Our View: Vote yes on Proposition 22

The Signal Editorial Board

Posted: September 11, 2010 3:13 p.m.
Updated: September 12, 2010 4:30 a.m.
 

While we’ve witnessed some recent friction between the city of Santa Clarita and our county librarians, there is at least one area where they see eye-to-eye.

It’s in the belief that the jokers in Sacramento who have driven California to the brink of insolvency should keep their mitts off the “local dollars” that fund libraries and other cherished public services.

Proposition 22 on the November ballot would stop the state from raiding local tax coffers every time Sacramento gets itself into a budget jam — which has become the rule rather than the exception.

The League of California Cities, whose board includes Santa Clarita Councilwoman Marsha McLean, and the California Library Association, headed in 2007 by L.A. County Librarian Margaret Todd, are strong backers of the measure.

So are L.A. County Sheriff Lee Baca, Assemblyman Cameron Smyth, the California police and fire chiefs associations, the California Chamber of Commerce and others responsible for everything from public safety to parks and cross-valley connectors.

All decade long, the voters have said they want the shenanigans in Sacramento to stop.

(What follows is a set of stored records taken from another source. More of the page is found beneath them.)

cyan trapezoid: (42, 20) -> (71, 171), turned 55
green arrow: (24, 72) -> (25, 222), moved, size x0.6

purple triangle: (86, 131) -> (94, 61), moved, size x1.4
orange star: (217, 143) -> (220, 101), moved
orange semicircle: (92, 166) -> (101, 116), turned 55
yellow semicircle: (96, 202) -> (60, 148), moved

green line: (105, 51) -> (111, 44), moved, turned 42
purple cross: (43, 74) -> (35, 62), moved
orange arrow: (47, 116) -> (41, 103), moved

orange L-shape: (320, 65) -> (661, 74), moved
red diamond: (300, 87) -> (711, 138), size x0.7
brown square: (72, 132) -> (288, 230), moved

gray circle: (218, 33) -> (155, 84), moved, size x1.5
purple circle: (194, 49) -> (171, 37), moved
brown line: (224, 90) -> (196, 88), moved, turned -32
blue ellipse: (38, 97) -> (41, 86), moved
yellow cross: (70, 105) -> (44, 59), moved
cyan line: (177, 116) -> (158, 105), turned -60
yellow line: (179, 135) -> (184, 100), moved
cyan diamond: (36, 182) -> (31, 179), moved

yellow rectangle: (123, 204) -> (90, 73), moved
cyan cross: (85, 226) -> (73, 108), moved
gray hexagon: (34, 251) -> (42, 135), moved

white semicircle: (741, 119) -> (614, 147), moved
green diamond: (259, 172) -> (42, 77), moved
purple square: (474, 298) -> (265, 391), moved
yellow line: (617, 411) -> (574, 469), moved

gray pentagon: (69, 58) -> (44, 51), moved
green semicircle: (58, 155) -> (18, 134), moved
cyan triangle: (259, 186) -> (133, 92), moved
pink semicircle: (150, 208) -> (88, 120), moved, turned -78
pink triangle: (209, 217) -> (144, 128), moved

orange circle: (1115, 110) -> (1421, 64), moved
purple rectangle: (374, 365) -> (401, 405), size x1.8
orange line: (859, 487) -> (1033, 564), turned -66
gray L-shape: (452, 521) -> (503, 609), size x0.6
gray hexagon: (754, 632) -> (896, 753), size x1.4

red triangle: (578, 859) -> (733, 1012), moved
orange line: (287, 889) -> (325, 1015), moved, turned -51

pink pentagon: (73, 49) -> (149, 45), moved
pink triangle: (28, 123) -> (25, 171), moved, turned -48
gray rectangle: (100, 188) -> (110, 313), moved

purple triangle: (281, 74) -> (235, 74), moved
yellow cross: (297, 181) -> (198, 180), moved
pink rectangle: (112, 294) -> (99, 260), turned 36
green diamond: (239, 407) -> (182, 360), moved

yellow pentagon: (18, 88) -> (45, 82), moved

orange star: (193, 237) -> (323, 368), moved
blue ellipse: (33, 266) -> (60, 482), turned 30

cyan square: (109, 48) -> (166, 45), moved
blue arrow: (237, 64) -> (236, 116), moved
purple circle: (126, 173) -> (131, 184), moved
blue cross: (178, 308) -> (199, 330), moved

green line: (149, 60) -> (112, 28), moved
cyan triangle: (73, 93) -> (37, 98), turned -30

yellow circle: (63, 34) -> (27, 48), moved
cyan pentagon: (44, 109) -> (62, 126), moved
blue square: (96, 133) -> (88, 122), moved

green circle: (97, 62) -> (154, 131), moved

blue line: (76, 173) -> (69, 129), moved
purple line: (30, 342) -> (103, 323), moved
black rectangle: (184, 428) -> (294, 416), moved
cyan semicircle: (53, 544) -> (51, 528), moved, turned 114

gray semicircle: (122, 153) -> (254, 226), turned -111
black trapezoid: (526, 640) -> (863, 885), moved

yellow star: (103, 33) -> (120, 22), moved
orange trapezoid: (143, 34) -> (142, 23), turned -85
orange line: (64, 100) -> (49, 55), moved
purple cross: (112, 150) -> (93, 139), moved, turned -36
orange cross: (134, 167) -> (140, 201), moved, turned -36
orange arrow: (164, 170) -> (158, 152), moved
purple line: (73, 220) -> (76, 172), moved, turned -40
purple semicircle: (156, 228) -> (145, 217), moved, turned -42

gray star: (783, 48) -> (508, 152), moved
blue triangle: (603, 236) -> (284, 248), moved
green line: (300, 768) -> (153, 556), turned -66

And every time they pass a ballot measure telling the state to use gas-tax dollars for highways or redevelopment dollars to cure urban blight, the politicians find new and creative ways to tell the voters to shove it — to the tune of $5 billion last year alone.

If that number is too big to grasp, think of it this way. Our county supervisors are preparing to slash 20 percent of their general-fund contribution from the county library system this year — resulting in more library cutbacks countywide — because they simply don’t have the money.

It’s not the supervisors’ fault. The Sacramento politicians grab money from cities and counties alike. Now multiply that across the entire spectrum of city and county services.

Proposition 22 would close the biggest loopholes by prohibiting the state from “borrowing” gasoline-tax revenues and using them for nontransportation purposes; outright stealing redevelopment dollars from the communities that generate them, such as Newhall; and “temporarily shifting” property tax revenues from the cities, counties and special districts that need them to fight brush fires and gang crime.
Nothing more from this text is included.